WHAT THE EXERCISE ASKS: Repeat the lines of the listing below exactly, starting at the line that contains "sposób przejść obok tego obojętnie – to" and running through the last line, both included, and only those.
=== Section Start ===
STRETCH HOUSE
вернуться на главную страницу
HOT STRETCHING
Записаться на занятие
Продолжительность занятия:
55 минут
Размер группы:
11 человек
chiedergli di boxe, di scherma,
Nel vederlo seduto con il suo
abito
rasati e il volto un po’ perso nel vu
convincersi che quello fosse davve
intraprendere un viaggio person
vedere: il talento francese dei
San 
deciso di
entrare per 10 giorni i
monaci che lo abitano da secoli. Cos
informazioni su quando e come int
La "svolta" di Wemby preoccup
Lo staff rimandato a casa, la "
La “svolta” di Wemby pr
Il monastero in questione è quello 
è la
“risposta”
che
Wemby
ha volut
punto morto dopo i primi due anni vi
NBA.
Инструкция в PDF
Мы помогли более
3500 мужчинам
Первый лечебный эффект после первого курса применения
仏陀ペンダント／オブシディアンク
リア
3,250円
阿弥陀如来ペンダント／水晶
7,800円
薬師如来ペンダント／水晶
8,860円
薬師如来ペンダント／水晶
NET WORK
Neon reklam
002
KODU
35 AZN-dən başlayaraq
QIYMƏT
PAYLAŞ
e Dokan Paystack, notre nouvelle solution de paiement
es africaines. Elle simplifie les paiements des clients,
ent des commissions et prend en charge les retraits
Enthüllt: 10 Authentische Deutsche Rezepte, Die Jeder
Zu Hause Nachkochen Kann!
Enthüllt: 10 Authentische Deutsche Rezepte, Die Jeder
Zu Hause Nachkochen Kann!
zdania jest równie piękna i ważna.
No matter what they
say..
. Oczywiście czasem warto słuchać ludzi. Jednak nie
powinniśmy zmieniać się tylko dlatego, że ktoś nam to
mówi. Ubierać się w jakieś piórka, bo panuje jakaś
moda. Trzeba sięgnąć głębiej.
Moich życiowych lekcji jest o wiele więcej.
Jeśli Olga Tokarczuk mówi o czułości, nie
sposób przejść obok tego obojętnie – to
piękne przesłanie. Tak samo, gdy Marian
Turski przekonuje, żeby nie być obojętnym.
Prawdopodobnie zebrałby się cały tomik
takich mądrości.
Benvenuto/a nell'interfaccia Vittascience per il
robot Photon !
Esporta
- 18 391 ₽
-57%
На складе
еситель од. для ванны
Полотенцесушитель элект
=== Section End ===
TASK RESULT:
sposób przejść obok tego obojętnie – to
piękne przesłanie. Tak samo, gdy Marian
Turski przekonuje, żeby nie być obojętnym.
Prawdopodobnie zebrałby się cały tomik
takich mądrości.
Benvenuto/a nell'interfaccia Vittascience per il
robot Photon !
Esporta
- 18 391 ₽
-57%
На складе
еситель од. для ванны
Полотенцесушитель элект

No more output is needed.